Stored data entries
= Beginning of Section =
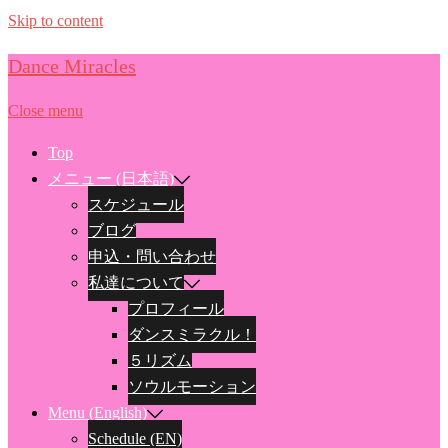
Skip to content
Dance Miracles
Close menu
Top
メニュー (日本語)
スケジュール
ブログ
申込・問い合わせ
私達について
プロフィール
ダンスミラクル！
５リズム
ソウルモーション
Menu (English)
Schedule (EN)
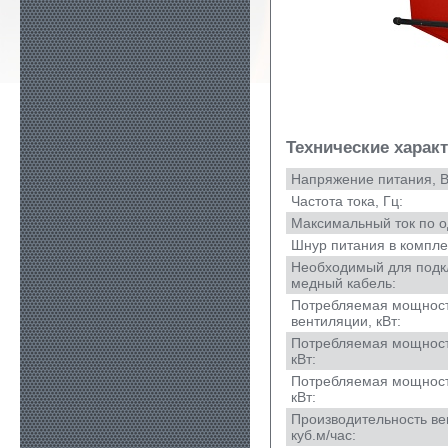
Технические харак
Напряжение питания, В
Частота тока, Гц:
Максимальный ток по о
Шнур питания в компле
Необходимый для под
медный кабель:
Потребляемая мощност
вентиляции, кВт:
Потребляемая мощност
кВт:
Потребляемая мощност
кВт:
Производительность ве
куб.м/час:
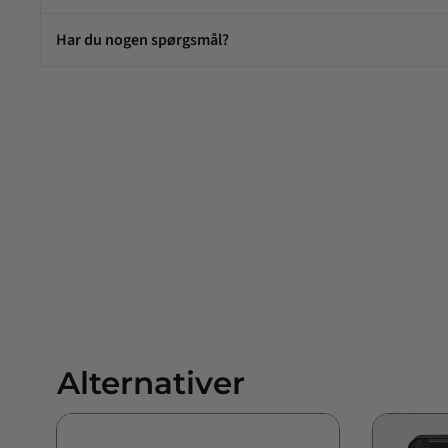
Har du nogen spørgsmål?
Alternativer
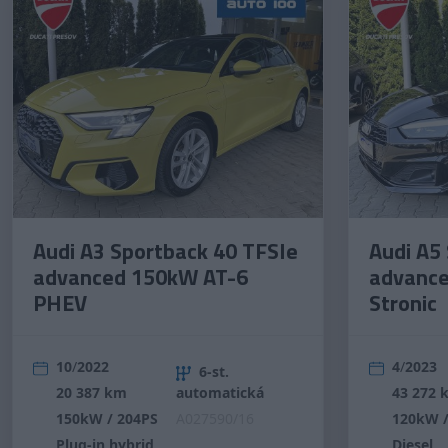
Audi A3 Sportback 40 TFSIe
Audi A5
advanced 150kW AT-6
advance
PHEV
Stronic
10
/
2022
4
/
2023
6-st.
20 387 km
automatická
43 272 
150kW / 204PS
A027590/16
120kW /
Plug-in hybrid
Diesel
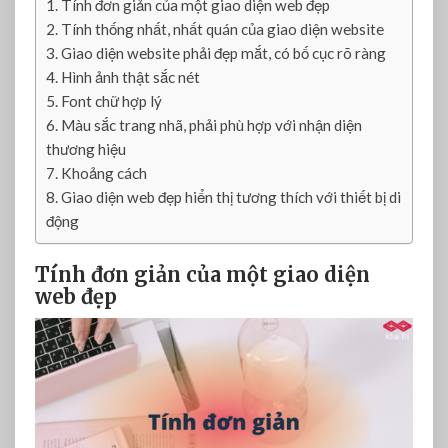
Tính đơn giản của một giao diện web đẹp
đ
á
Tính thống nhất, nhất quán của giao diện website
n
Giao diện website phải đẹp mắt, có bố cục rõ ràng
h
Hình ảnh thật sắc nét
g
Font chữ hợp lý
i
Màu sắc trang nhã, phải phù hợp với nhận diện
á
thương hiệu
g
Khoảng cách
i
Giao diện web đẹp hiển thị tương thích với thiết bị di
a
động
o
d
i
Tính đơn giản của một giao diện
ệ
web đẹp
n
w
e
b
s
i
t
= End of Section =
_WHAT TO DO_
Sift the data above for lines with "phải", then copy each one.

_WRITTEN ANSWER_
Giao diện website phải đẹp mắt, có bố cục rõ ràng
Màu sắc trang nhã, phải phù hợp với nhận diện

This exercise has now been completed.